Combine that with game engine idiosyncrasies, like, attacks not working if the enemies are on different elevation, or enemies not aggro-ing after being hit with ranged attacks, or when they do aggro, giving the player 1-3 seconds of lead up time before they take action–and you have the recipe for a game that feels not quite finished. But that’s true of many games these days.
Development cycles are often rushed, especially with marketing goals to hit. There was not much chance of the game that was supposed to launch the Summer of Drizzt getting delayed to finish ironing out the wrinkles. But the result is a product that feels unpolished.
Every character has around 50 different moves they can use in battle, and at first, it seems like there could be depth. Some attacks apply status effects, so they’re good to weave in, while others are powerful strikes that destroy sections of your stamina bar, so it’s best to save them for powerful enemies. The main problem with the combat abilities is that none of the enemies give you any reason to respond in any particular way. They all have different attacks that you need to avoid, but the best way to fight every monster is to hit it with strong attacks as fast as you can.
But if you can get past this, there’s a kernel of multiplayer gold lurking in the mess. Difficulty issues and hitbox detection can be addressed with updates. And it’s clear that Dark Alliance was designed to be co-op from the ground up, and it’s designed to be accessible as well. It’s not super stat-heavy, and the emergent combat system, when implemented right could be a big draw for newer players.

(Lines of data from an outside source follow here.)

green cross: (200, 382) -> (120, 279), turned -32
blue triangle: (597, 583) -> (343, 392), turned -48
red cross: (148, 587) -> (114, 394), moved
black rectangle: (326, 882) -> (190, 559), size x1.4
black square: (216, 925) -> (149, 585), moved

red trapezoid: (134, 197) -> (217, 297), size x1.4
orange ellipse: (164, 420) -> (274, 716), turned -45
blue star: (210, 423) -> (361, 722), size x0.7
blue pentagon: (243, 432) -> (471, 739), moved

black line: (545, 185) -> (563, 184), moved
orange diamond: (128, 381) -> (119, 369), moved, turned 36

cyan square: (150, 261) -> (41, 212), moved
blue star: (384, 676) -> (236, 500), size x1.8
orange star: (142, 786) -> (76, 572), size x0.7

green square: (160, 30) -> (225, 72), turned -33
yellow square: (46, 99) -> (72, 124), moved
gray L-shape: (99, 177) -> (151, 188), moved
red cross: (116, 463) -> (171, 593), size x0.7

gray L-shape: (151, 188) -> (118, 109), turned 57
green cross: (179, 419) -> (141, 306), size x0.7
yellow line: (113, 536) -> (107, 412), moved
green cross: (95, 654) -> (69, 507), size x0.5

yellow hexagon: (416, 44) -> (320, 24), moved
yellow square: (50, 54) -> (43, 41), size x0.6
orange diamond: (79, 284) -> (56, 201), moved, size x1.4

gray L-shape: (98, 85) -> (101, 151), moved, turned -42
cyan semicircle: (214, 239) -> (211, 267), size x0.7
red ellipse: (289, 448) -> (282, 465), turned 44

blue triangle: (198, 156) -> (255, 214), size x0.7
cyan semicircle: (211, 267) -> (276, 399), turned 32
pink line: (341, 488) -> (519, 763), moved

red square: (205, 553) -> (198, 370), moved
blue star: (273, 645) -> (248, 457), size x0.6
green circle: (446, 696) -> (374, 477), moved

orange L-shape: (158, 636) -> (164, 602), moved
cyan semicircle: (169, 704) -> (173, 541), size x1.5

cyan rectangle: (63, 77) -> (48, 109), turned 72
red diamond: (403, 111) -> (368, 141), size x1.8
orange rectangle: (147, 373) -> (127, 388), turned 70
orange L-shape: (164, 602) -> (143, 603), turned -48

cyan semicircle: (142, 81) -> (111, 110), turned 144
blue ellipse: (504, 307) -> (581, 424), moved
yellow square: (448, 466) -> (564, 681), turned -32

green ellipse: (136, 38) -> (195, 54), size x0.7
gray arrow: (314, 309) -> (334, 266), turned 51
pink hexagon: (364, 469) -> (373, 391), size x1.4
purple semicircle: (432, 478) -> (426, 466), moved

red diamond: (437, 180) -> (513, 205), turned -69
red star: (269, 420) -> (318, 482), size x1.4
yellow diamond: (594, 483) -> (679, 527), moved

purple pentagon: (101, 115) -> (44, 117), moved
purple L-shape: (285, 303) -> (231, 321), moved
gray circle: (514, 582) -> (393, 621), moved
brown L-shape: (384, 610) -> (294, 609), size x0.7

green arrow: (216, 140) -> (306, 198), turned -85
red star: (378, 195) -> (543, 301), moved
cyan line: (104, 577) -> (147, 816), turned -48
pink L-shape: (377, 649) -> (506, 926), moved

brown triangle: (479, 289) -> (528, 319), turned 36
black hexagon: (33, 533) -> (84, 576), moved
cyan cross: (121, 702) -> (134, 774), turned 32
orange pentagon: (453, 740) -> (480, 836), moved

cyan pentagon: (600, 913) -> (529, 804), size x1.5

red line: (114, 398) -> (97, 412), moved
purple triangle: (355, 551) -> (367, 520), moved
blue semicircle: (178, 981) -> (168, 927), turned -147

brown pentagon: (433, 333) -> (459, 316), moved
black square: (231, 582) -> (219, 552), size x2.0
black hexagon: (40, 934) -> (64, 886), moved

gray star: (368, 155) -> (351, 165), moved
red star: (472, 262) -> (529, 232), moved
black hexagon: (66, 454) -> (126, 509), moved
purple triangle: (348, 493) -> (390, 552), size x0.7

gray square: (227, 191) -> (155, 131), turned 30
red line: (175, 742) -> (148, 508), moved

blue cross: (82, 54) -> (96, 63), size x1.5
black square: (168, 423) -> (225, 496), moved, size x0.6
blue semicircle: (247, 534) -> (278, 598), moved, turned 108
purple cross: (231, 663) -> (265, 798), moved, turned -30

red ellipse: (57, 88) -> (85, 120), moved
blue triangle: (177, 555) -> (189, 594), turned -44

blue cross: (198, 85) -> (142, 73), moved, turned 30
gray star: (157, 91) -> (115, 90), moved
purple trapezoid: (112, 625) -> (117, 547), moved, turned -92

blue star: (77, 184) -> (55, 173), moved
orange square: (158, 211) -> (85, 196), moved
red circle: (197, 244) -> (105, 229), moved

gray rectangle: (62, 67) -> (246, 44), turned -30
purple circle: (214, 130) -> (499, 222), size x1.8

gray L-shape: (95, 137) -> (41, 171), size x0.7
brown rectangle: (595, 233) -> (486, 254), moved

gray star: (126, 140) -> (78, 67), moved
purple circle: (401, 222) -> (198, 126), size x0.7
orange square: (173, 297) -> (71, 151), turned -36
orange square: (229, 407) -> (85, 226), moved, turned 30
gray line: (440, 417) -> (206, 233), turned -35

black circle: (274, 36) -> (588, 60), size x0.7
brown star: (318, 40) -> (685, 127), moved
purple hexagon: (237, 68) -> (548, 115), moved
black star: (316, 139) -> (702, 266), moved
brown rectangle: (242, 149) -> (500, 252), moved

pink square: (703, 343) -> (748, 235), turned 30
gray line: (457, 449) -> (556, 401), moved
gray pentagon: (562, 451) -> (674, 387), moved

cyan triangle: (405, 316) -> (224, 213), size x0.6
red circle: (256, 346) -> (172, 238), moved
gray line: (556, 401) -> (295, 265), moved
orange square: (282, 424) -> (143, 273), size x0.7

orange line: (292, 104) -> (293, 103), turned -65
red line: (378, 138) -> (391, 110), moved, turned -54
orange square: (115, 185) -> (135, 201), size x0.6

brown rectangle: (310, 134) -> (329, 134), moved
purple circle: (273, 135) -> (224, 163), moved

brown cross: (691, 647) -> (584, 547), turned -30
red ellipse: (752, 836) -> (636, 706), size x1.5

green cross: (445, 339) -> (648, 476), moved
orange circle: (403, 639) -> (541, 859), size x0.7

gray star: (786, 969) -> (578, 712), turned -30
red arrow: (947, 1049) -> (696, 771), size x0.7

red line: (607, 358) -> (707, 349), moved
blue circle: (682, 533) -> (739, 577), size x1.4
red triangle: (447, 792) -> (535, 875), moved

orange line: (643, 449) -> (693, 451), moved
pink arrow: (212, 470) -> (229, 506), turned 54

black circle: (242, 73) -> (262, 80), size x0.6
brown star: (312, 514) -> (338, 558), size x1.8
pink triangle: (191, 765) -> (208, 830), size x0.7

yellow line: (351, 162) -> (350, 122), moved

And the game does handle the dispensing of Icewind Dale and, in particular, Drizzt lore very well. If you want a game that feels like you’re taking part in 3D versions of D&D combat, this is kind of the perfect place to go. Encounters are often about the same size/scale as the encounters you’d run into in a tabletop session.
But the damage and difficulty especially aren’t quite there. It’s definitely worth checking out to see if you enjoy it, if you’ve got the Xbox Game Pass. Otherwise you might want to give this one about your typical Ubisoft game’s worth of patches before you dive in.